Hey You! reprend le flambeau de belle façon, avec une belle juxtaposition de l’homme blessé et de son enfance. La retrouvaille des soldats avec leur famille — ce moment marquant où Pink réalise que son père, lui, ne reviendra pas  — est davantage exploitée ici que dans l’oeuvre originale. La chanson Vera ne fait plus qu’un simple clin d’oeil à la chanteuse des années 1930, Vera Lynn : on lui a carrément accordé un personnage, qui vient chanter le classique We’ll Meet Again au bal des retrouvailles post-guerre, avant le triomphant Bring The Boys Back Home, soutenu avec force par le choeur. De grandes émotions.

S’ensuivra Comfortably Numb, et le délire dictatorial de Pink pour le deuxième volet de In The Flesh, et Run Like Hell. C’est vraiment là où la tension dramatique monte d’un cran, et que l’opéra prend son rythme. Waiting for the Worms nous plonge en plein fascisme et monte en crescendo, incorporant pour l’occasion des références aux formes de torture modernes — style waterboarding et autres cruautés de Guantanamo — jusqu’à la brisure mentale de Stop, juste avant de commettre un acte parricide brutal. (Rappelons que tout ça se déroule dans l’imaginaire de Pink.)

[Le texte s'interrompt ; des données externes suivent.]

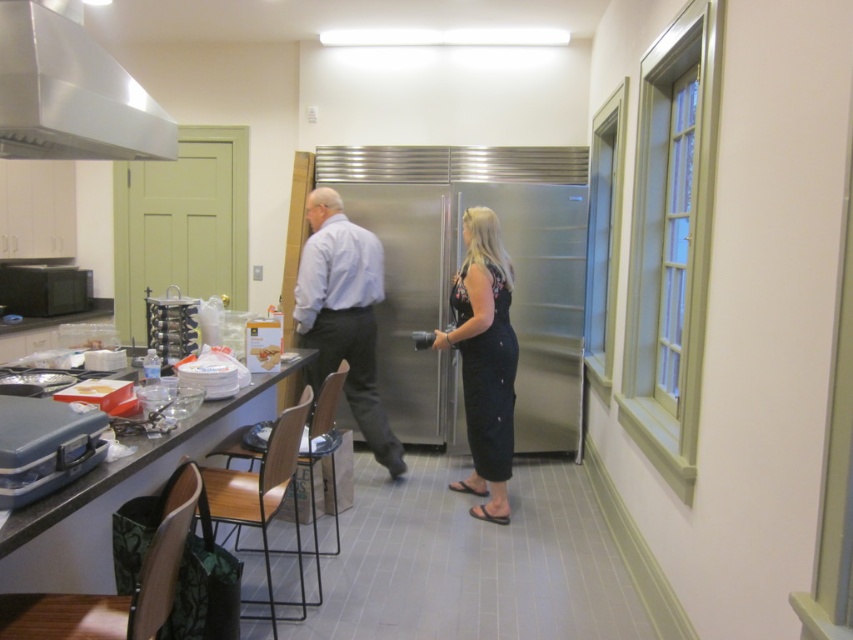 This screenshot has height=640, width=853. In order to click on stainless steel exhaust hood at upper left in this screenshot , I will do `click(70, 93)`.

Measure the distance between point (94, 129) and camera.

A distance of 7.19 feet exists between point (94, 129) and camera.

Who is more distant from viewer, (9, 58) or (352, 275)?

Point (352, 275)

This screenshot has height=640, width=853. Find the location of `stainless steel exhaust hood at upper left`. stainless steel exhaust hood at upper left is located at coordinates (70, 93).

Who is shorter, stainless steel exhaust hood at upper left or stainless steel refrigerator at center?

stainless steel exhaust hood at upper left is shorter.

Can you confirm if stainless steel exhaust hood at upper left is wider than stainless steel refrigerator at center?

Yes, stainless steel exhaust hood at upper left is wider than stainless steel refrigerator at center.

Locate an element on the screen. Image resolution: width=853 pixels, height=640 pixels. stainless steel exhaust hood at upper left is located at coordinates (70, 93).

Which is below, light blue shirt at center or black floral dress at center?

black floral dress at center is lower down.

From the picture: Who is more forward, (381, 449) or (474, 339)?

La finale fonctionne à merveille, avec The Trial, très semblable cette fois à l’originale. Il faut dire que la pièce composée par Bob Ezrin comptait déjà sur une instrumentation plus près de la musique classique et sur l’apport d’un choeur de femmes. Les personnages grotesques de cette scène de cour, dont l’intimidant procureur au jugement sans équivoque, sont bien reproduits et le tableau illustre bien la folie dans laquelle sombre notre pauvre Pink.

La démolition du mur, catharsis si chère et si réussie lors des adaptations scéniques de Roger Waters, tombe un peu à plat, toutefois. On n’y voit qu’une projection animée d’un mur en explosion… Un peu décevant, lorsqu’on considère les moyens techniques déployés pour l’ensemble du spectacle.

Outside The Wall est touchante, interprétée a capella par le choeur pour conclure en beauté.

L’équipe québécoise derrière Another Brick in the Wall – L’Opéra s’est permise d’aller là où elle le souhaitait, rappelant très peu le film, et prenant quelques distances avec la musique du disque. Ce qui importe, c’est que les adeptes de l’opéra-rock y retrouveront juste assez d’éléments familiers pour déceler les thèmes, les éléments de critique sociale et la narration de The Wall, tout en s’ouvrant à la forme plus exigeante de l’opéra.

Mais surtout, on joue gros sans trop s’égarer. Ça, en soi, c’est un exploit. En tout, ce sont 8 solistes, 46 choristes, 2 enfants, 20 figurants et 70 musiciens qui prennent part à cette aventure plus grande que nature. Pas moins de 234 costumes ont été créés pour ces deux heures de divertissement. On voit rarement ce genre de déploiement à Montréal, dans un marché aussi restreint. Malgré les quelques bémols (les longueurs en première moitié, quelques choix de projection douteux, l’abus de ralentis et une catharsis un peu dégonflée), on doit se réjouir qu’un projet d’une telle ampleur donne un résultat tout de même convaincant.

À voir à la Salle Wilfrid-Pelletier de la Place des Arts jusqu’au 27 mars 2017.